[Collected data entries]

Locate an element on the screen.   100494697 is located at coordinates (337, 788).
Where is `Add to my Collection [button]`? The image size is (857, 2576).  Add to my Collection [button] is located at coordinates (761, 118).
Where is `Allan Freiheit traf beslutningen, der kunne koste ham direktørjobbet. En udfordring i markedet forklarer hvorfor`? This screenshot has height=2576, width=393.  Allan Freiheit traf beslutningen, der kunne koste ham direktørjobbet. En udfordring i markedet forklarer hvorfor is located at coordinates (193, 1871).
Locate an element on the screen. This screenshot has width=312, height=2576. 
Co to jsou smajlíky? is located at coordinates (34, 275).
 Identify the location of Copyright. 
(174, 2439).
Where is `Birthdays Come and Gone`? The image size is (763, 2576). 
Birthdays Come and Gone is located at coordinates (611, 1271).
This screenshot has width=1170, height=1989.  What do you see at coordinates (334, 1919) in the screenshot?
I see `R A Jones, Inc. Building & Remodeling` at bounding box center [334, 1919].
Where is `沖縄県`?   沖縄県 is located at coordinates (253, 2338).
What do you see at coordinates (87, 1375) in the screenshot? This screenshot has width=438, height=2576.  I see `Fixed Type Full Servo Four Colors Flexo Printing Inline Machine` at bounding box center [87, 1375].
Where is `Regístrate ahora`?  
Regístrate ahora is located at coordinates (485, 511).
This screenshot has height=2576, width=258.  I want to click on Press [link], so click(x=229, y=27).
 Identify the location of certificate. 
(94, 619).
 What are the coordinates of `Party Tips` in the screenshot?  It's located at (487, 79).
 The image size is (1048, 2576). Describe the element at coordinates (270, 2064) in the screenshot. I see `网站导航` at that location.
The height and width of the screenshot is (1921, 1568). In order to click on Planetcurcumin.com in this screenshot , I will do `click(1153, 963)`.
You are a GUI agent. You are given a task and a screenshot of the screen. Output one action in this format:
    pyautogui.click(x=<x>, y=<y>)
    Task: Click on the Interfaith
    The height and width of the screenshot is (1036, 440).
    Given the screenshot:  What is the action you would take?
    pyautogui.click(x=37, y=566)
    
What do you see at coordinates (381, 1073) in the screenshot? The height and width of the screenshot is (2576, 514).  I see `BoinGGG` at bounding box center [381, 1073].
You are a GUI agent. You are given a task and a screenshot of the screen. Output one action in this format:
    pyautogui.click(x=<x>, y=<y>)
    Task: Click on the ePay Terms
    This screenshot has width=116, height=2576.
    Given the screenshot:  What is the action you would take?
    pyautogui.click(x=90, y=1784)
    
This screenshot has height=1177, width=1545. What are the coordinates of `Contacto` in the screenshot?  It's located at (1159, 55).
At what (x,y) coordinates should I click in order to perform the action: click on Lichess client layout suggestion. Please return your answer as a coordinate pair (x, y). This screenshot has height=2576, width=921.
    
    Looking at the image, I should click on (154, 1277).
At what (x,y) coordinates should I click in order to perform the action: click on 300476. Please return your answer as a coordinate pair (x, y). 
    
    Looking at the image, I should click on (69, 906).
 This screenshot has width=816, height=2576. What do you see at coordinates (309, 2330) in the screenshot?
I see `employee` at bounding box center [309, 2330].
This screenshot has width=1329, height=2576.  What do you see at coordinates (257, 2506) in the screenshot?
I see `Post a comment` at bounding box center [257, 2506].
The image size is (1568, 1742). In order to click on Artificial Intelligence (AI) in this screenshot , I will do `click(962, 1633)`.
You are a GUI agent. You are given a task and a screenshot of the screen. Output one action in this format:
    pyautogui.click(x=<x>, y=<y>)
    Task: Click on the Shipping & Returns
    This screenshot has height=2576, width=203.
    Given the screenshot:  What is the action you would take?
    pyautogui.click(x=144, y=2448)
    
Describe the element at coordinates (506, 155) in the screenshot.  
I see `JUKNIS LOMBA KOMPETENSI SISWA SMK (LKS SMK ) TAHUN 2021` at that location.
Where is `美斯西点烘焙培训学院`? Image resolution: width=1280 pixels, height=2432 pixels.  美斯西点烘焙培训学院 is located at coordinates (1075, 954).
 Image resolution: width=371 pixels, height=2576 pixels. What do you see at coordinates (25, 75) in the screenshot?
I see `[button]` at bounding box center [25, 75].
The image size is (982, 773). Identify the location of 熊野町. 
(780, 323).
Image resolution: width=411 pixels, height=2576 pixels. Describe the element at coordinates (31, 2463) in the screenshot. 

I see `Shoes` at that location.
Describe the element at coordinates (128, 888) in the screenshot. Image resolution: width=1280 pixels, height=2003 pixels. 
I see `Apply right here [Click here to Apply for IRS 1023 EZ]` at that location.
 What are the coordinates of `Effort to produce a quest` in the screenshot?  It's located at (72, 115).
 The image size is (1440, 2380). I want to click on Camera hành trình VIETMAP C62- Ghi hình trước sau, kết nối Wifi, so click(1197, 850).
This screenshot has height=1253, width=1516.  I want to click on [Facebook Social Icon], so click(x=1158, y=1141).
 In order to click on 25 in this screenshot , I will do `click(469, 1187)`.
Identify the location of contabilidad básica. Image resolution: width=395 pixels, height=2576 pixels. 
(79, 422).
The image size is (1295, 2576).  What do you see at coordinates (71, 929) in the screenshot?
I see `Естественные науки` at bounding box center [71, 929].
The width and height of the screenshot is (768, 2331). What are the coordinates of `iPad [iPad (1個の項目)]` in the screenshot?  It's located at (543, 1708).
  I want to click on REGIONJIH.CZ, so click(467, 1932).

## Brief
Write out all the data again, exactly as it appears.

## Response area
Locate an element on the screen.   100494697 is located at coordinates (337, 788).
Where is `Add to my Collection [button]`? The image size is (857, 2576).  Add to my Collection [button] is located at coordinates (761, 118).
Where is `Allan Freiheit traf beslutningen, der kunne koste ham direktørjobbet. En udfordring i markedet forklarer hvorfor`? This screenshot has height=2576, width=393.  Allan Freiheit traf beslutningen, der kunne koste ham direktørjobbet. En udfordring i markedet forklarer hvorfor is located at coordinates (193, 1871).
Locate an element on the screen. This screenshot has width=312, height=2576. 
Co to jsou smajlíky? is located at coordinates (34, 275).
 Identify the location of Copyright. 
(174, 2439).
Where is `Birthdays Come and Gone`? The image size is (763, 2576). 
Birthdays Come and Gone is located at coordinates (611, 1271).
This screenshot has width=1170, height=1989.  What do you see at coordinates (334, 1919) in the screenshot?
I see `R A Jones, Inc. Building & Remodeling` at bounding box center [334, 1919].
Where is `沖縄県`?   沖縄県 is located at coordinates (253, 2338).
What do you see at coordinates (87, 1375) in the screenshot? This screenshot has width=438, height=2576.  I see `Fixed Type Full Servo Four Colors Flexo Printing Inline Machine` at bounding box center [87, 1375].
Where is `Regístrate ahora`?  
Regístrate ahora is located at coordinates (485, 511).
This screenshot has height=2576, width=258.  I want to click on Press [link], so click(x=229, y=27).
 Identify the location of certificate. 
(94, 619).
 What are the coordinates of `Party Tips` in the screenshot?  It's located at (487, 79).
 The image size is (1048, 2576). Describe the element at coordinates (270, 2064) in the screenshot. I see `网站导航` at that location.
The height and width of the screenshot is (1921, 1568). In order to click on Planetcurcumin.com in this screenshot , I will do `click(1153, 963)`.
You are a GUI agent. You are given a task and a screenshot of the screen. Output one action in this format:
    pyautogui.click(x=<x>, y=<y>)
    Task: Click on the Interfaith
    The height and width of the screenshot is (1036, 440).
    Given the screenshot:  What is the action you would take?
    pyautogui.click(x=37, y=566)
    
What do you see at coordinates (381, 1073) in the screenshot? The height and width of the screenshot is (2576, 514).  I see `BoinGGG` at bounding box center [381, 1073].
You are a GUI agent. You are given a task and a screenshot of the screen. Output one action in this format:
    pyautogui.click(x=<x>, y=<y>)
    Task: Click on the ePay Terms
    This screenshot has width=116, height=2576.
    Given the screenshot:  What is the action you would take?
    pyautogui.click(x=90, y=1784)
    
This screenshot has height=1177, width=1545. What are the coordinates of `Contacto` in the screenshot?  It's located at (1159, 55).
At what (x,y) coordinates should I click in order to perform the action: click on Lichess client layout suggestion. Please return your answer as a coordinate pair (x, y). This screenshot has height=2576, width=921.
    
    Looking at the image, I should click on (154, 1277).
At what (x,y) coordinates should I click in order to perform the action: click on 300476. Please return your answer as a coordinate pair (x, y). 
    
    Looking at the image, I should click on (69, 906).
 This screenshot has width=816, height=2576. What do you see at coordinates (309, 2330) in the screenshot?
I see `employee` at bounding box center [309, 2330].
This screenshot has width=1329, height=2576.  What do you see at coordinates (257, 2506) in the screenshot?
I see `Post a comment` at bounding box center [257, 2506].
The image size is (1568, 1742). In order to click on Artificial Intelligence (AI) in this screenshot , I will do `click(962, 1633)`.
You are a GUI agent. You are given a task and a screenshot of the screen. Output one action in this format:
    pyautogui.click(x=<x>, y=<y>)
    Task: Click on the Shipping & Returns
    This screenshot has height=2576, width=203.
    Given the screenshot:  What is the action you would take?
    pyautogui.click(x=144, y=2448)
    
Describe the element at coordinates (506, 155) in the screenshot.  
I see `JUKNIS LOMBA KOMPETENSI SISWA SMK (LKS SMK ) TAHUN 2021` at that location.
Where is `美斯西点烘焙培训学院`? Image resolution: width=1280 pixels, height=2432 pixels.  美斯西点烘焙培训学院 is located at coordinates (1075, 954).
 Image resolution: width=371 pixels, height=2576 pixels. What do you see at coordinates (25, 75) in the screenshot?
I see `[button]` at bounding box center [25, 75].
The image size is (982, 773). Identify the location of 熊野町. 
(780, 323).
Image resolution: width=411 pixels, height=2576 pixels. Describe the element at coordinates (31, 2463) in the screenshot. 

I see `Shoes` at that location.
Describe the element at coordinates (128, 888) in the screenshot. Image resolution: width=1280 pixels, height=2003 pixels. 
I see `Apply right here [Click here to Apply for IRS 1023 EZ]` at that location.
 What are the coordinates of `Effort to produce a quest` in the screenshot?  It's located at (72, 115).
 The image size is (1440, 2380). I want to click on Camera hành trình VIETMAP C62- Ghi hình trước sau, kết nối Wifi, so click(1197, 850).
This screenshot has height=1253, width=1516.  I want to click on [Facebook Social Icon], so click(x=1158, y=1141).
 In order to click on 25 in this screenshot , I will do `click(469, 1187)`.
Identify the location of contabilidad básica. Image resolution: width=395 pixels, height=2576 pixels. 
(79, 422).
The image size is (1295, 2576).  What do you see at coordinates (71, 929) in the screenshot?
I see `Естественные науки` at bounding box center [71, 929].
The width and height of the screenshot is (768, 2331). What are the coordinates of `iPad [iPad (1個の項目)]` in the screenshot?  It's located at (543, 1708).
  I want to click on REGIONJIH.CZ, so click(467, 1932).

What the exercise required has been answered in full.